Ugandan and French scientists have found a fossil of a skull of a monkey climbing tree about 20 million years in the Karamoja region of Uganda. Scientists discovered the remains as they sought fossil remains of an extinct volcano in Karamoja, a semi-arid region in north-eastern Uganda. This discovery will help shed light on how humans evolved. The scientists held that the preliminary analysis showed the tree-climbing herbivore was roughly 10 years old when it died. The skull is about the same size as that of a chimp, but it had a smaller brain.
Oldest Fossils on earth discovered
A group of scientist has found, what is claimed to be earth's oldest fossil in Australia. The researcher's team was led by Dr David Wacey of the University of Western Australia and Martin Brasier of Oxford University. The microscopic fossils show convincing evidence for cells and bacteria living in an oxygen-free world over 3.4 billion years ago. These tiny living cells were actually sulfur feeding bacteria, which didn't need any kind of oxygen to survive. The fossils were found in sandstone at the base of the Strelley Pool rock formation in Western Australia. These findings paint a vivid picture of life arising when the first land masses began to emerge in fragmentary fashion from the oceans.
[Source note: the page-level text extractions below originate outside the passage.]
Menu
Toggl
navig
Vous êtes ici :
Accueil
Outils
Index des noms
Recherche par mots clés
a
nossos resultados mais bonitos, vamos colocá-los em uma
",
At the time, volcanic eruptions spewed gas and lava, while a blanket of thick cloud greyed the skies. The moon - much closer than it is today - pulled the oceans into vast tidal surges. There was no breathable oxygen. High-magnification images showed the fossils were spherical, oval and tubular, much like modern microbes, and were of a similar size, between 0.01mm and 0.02mm across.
Importance of the discovery: Unravelling the nature of the world's oldest organisms will help scientists write the first chapter of life on Earth, but it will also aid the search for life elsewhere. Future missions to Mars, for example, might focus on ancient beaches and river sands that may have turned to rock with traces of primitive life within them.
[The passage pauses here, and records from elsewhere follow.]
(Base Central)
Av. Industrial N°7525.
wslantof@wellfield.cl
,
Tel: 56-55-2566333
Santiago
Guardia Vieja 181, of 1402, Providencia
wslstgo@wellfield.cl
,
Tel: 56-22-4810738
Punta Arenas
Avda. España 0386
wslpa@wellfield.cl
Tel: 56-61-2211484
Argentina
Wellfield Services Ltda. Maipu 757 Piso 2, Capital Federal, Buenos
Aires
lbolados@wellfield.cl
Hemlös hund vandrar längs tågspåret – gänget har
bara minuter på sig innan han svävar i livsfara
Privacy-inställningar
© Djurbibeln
Largest 'Cheetah' fossil discovered by palaeontologists in Georgia
The skeleton of what is considered to be the biggest and bloodiest known 'Cheetah' which prowled over our planet thousands of years ago, has been unearthed by palaeontologists. The only remaining species of cheetah (Acinonyx jubatus) represents the fastest creatures on land alive, long, sleek cats able to run up to 70 mph (113 kph). However, fossils suggest other species of cheetah, including burlier varieties, once stalked the planet. The fossils of the ancient Cheetah (Acinonyx Pardinensis) were discovered at a site in Dmanisi believed to be 1.8-million-year-old, inside the Republic of Georgia. It may be noted that the Dmanisi locale is one of the oldest sites known for ancient human species out of Africa. At this site even the fossils of a dirk-toothed cat and a related scimitar cat have previously been discovered. A cheetah fossil discovered in China was the oldest cheetah fossil known till date. The skull of this Acinonyx kurteni found in China indicated the animal lived anywhere from 2.2 million to 2.5 million years ago.